Domain: robotstxt.org
Stories and comments across the archive that link to robotstxt.org.
Comments · 108
-
Re:what! no Google?
"... we can find what we are looking for, whether those with the domains like it or not... "
Actually, those with the domains can prevent Google from indexing certain pages or even the entire site.
Search engines like Google use a technology called Robots. Search engine robots automatically scour the web returning information about each page they visit to the search engine's indexing search. This is then cache and correlated in a database.
Robots can be blocked by using a robots.txt file in the root directory of the web site. So, if your domain is foo.com, the corresponding robots.txt file would be at http://foo.com/robots.txt
Check out Web Server Administrator's Guide to the Robots Exclusion Protocol -
Re:I've got a solution!
s/secret.xml/robots.txt/g
http://www.robotstxt.org/wc/norobots.html -
Well Behaved Crawlers
...obey the Robot Exclusion Standard. This is not a big secret, and is linked to by all major search engines. Anyone wishing to exclude a well-behaved robot (like those of major search engines) can place a small file on their site which controls the behaviour of the robot. Don't want a robot in a particular directory? Then set your robots.txt up correctly.
P.S. Anyone keeping credit card info in a web directory that's accessible to the outside world should really think long and hard about getting out of business on the internet. -
Re:Proposal won't work: No incentive!
But if we could have kept search engines from returning it, that would have been even better. Since in our case the page was intended for internal use, we don't care whether anyone can find it from the Internet. Our real users know where to look for it.

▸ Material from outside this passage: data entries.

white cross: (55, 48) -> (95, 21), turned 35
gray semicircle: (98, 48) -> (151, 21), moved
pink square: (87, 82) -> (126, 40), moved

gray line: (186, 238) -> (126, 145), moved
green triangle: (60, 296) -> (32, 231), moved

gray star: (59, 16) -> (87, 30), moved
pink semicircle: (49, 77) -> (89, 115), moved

http://www.robotstxt.org/wc/exclusion.html -
Isn't copying on the internet authorized?
Files don't get on the internet by accident! It is inherent in the medium that when you put your files under the control of a web server and have it listen for connections on a network and respond that copies will be made. If that isn't good enough, password protect your website. Using a webserver without access control is an opt-in system that clearly authorizes some copying. The only question is how much copying is authorized.

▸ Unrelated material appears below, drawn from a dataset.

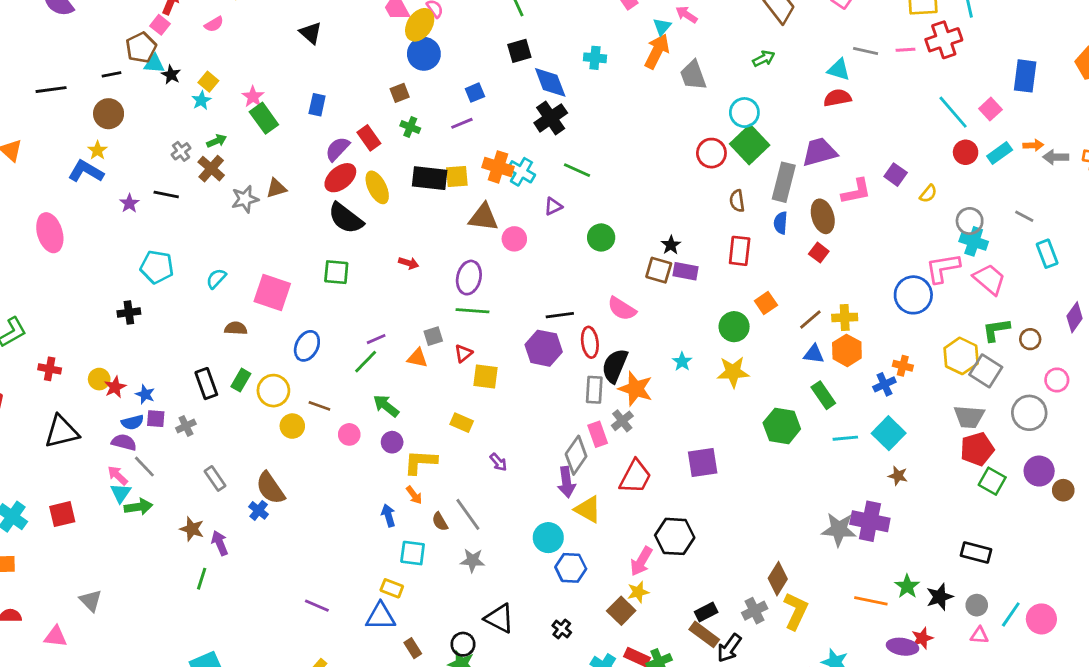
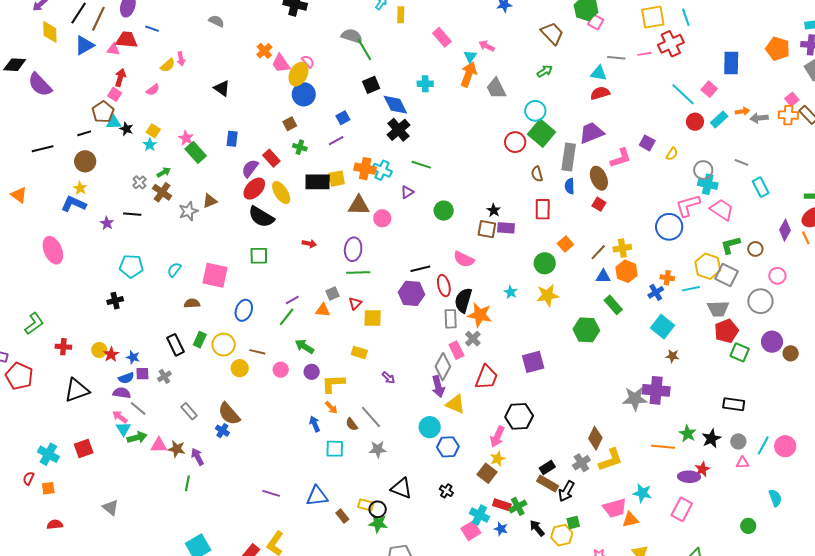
cyan line: (845, 438) -> (691, 289), moved
yellow rectangle: (392, 588) -> (366, 505), moved
yellow L-shape: (796, 611) -> (611, 460), turned 52
pink triangle: (55, 637) -> (159, 445), moved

I fail to see any meaningful difference between infinite copying for free from the original site and transitive copying from a search engine. Since "deep linking" has been held to not be infringement, the argument that you aren't forced to see the whole page is bogus, since an URL can target the individual image file.
You can explicitly unauthorize search engines by using robots.txt, right? . Any splitting of hairs about the scope of copying authorized by the act of putting your file in a web server can be fully accomodated by using robots.txt. Since this standard is publicly available and well known, doesn't placing your files on the web without restricting via this method constitute a grant of authority to everyone with access to your web server to copy? Now if these search engines ignore robots.txt, then that is another matter, but I doubt that is the case.

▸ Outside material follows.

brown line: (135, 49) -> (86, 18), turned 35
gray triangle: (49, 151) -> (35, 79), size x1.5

When you opt-in to copying by placing your files in a web server, but fail to subsequently explicitly opt-out after that, you have authorized copying, so tough.
The photographers say they might have to leave the net. Not so if they follow robots.txt . I don't generally think that forcing off people who won't learn how the net works is a bad thing. These groups are essentially trying to use the courts to create standards. The net already created its own standard for this in 1994. Perhaps we will have the first ruling that essentially says "RTFM". -
So say no to the robots :)
You can use a little thing called robots.txt - look it up here or here if you don't know what it is.
Allows really useful features like marking given directories, pages, or files off-limits to a specific robot or all robots in general. Boy... a technical solution to a technical problem instead of a new round of lawsuits?
Quickie examples (this is SO simple folks):
User-agent: *
Disallow: /
Boom! No more google telling that horrible world of pirates and thieves about your site. Not many visitors either though....
So maybe you want to exclude just googlebot from your images and image directory with the following:
User-agent: googlebot
Disallow: /image
This will still allow your main pages to be indexed according to your meta keywords, but will disallow any 'napsterization'. Of course since it requires people running sites to do work and understand technology lots of people will probably decided lawsuits are easier.
Robots.txt DOES require you to run your own domain. If you don't, try using meta tags in the head of the html code for a similar effect, but it is harder to implement (must be on each page rather than site wide) and less supported. Info here.
If you spend that much time on the images... spend 5 minutes making a robots.txt file to indicate you don't want them taken by bots. But always consider anything you put on the net as published, if something's private don't put it on the net. -
So say no to the robots :)
You can use a little thing called robots.txt - look it up here or here if you don't know what it is.
Allows really useful features like marking given directories, pages, or files off-limits to a specific robot or all robots in general. Boy... a technical solution to a technical problem instead of a new round of lawsuits?
Quickie examples (this is SO simple folks):
User-agent: *
Disallow: /
Boom! No more google telling that horrible world of pirates and thieves about your site. Not many visitors either though....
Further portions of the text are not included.